A Prior Notice must be submitted to the FDA in advance when importing, and sampling inspection may be accepted.
Drug/biological powders (such as antibiotics, vaccine raw materials):
Must meet the Current Goods Manufacturing Practice (cGMP) and obtain FDA approval (NDA/ANDA) or filing.
Cosmetic powders (such as talcum powder, eye shadow):
Prohibited ingredients (such as asbestos) are prohibited, and the label must comply with the Fair Packaging and Labeling Act (FPLA).
Industrial/chemical powders (such as metal powders, nanomaterials):
If they may come into contact with food or the human body, they must comply with the Toxic Substances Control Act (TSCA) or additional FDA review.

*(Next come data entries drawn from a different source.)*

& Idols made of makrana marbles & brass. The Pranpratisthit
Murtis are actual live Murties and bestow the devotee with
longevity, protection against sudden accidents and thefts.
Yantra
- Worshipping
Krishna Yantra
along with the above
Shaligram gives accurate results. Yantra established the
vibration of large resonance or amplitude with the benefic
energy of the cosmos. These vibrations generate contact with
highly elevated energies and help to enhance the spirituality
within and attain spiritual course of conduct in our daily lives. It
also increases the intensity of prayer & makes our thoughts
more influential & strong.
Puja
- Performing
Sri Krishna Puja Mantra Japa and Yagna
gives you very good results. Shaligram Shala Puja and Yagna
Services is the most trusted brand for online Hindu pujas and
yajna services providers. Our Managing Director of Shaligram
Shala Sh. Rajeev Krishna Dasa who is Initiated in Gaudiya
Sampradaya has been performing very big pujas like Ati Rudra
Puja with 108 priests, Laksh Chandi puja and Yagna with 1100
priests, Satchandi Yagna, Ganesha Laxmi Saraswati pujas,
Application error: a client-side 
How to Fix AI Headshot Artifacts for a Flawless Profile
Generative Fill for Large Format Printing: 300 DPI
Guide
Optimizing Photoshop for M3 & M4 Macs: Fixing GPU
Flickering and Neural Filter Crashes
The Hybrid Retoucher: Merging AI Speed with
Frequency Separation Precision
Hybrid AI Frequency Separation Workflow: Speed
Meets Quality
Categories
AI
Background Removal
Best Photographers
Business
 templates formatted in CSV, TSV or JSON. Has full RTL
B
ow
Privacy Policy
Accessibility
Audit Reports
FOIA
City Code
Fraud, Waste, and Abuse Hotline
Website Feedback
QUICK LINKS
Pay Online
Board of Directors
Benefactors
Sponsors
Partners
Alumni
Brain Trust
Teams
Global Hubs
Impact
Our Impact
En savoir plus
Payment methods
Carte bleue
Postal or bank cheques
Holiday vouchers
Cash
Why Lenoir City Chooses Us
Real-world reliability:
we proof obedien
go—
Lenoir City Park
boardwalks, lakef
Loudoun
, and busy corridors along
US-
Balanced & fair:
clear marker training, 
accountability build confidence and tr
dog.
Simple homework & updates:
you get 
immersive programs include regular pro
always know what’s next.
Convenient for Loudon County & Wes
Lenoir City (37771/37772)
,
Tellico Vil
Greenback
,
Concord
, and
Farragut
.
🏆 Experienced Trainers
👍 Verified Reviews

- FDA key compliance requirements
Registration and declaration:
Food facilities must be registered (FDA Food Facility Registration), and some substances must be reported to TSCA.
Labeling and ingredient disclosure:
Ingredients, country of origin, and manufacturer information (such as “Distributed by…”) must be marked.
Import procedures:
Submit FDA import declaration (FDA PN System), which may be detained for inspection (goods on the DWPE list are at a higher risk).
- DOT’s supervision of the transportation of powder goods
DOT manages transportation safety through the Hazardous Materials Regulations (HMR, 49 CFR Parts 100-185), focusing on the classification, packaging and transportation compliance of hazardous powders.
- Determine whether the powder is a DOT hazardous material
UN hazard category (according to 49 CFR §172.101):
Flammable solids (such as metal powder, sulfur powder, UN 1325/UN 3175);
Toxic/corrosive powders (such as pesticide powder, UN 2811/UN 3077);
Oxidizing substances (such as peroxides, UN 1479);
Environmentally hazardous substances (such as certain chemical powders, UN 3077).
Exemptions:
Non-hazardous powders (such as food-grade calcium carbonate) are generally not subject to DOT HMR restrictions, but MSDS (SDS) must be provided to prove safety.
- DOT transportation compliance requirements
Packaging standards:
Use UN certified packaging (such as UN 4G/X) and mark it completely.
Prevent leakage and anti-static (flammable powders need to be grounded).
Labels and documents:
DOT hazardous material labels (such as “Flammable Solid”) are posted on the outer packaging;
UN number, official shipping name and emergency guide number (such as “UN 3077, ENVIRONMENTALLY HAZARDOUS SUBSTANCE, SOLID, N.O.S.”) are indicated on the freight bill.
Qualifications of carriers:
Transportation companies must hold DOT hazardous material transportation licenses, and drivers must have HazMat Endorsement.
III. Other regulatory agencies that may be involved
Environmental Protection Agency (EPA):
Regulates the transportation and use of pesticides and toxic substances (such as lead powders) (Federal Insecticide, Fungicide and Rodenticide Act FIFRA).
Occupational Safety and Health Administration (OSHA):
Requires safe handling of powders in the workplace (such as dust explosion prevention measures, 29 CFR 1910.1200).
IV. Recommended operating procedures
Confirm classification:
Determine whether the powder is FDA/DOT regulated through laboratory testing or SDS.
Compliance preparation:
FDA jurisdiction: complete registration, label review, and submit Prior Notice;
DOT jurisdiction: select UN packaging, train personnel, and fill in dangerous goods transportation documents.
Choose a logistics plan:
Air transport: in accordance with IATA DGR; Ocean transport: in accordance with IMDG Code; Land transport: 49 CFR HMR.
Customs clearance and inspection:
Submit FDA import declarations (such as ACE customs declarations) in advance and prepare DOT documents for inspection.
V. Risk of violations
FDA: Detain, destroy goods or include them in the import blacklist (such as unapproved pharmaceutical powders);
DOT: Fines (up to $77,114 per violation, 49 CFR §107.329), criminal liability (such as major leaks).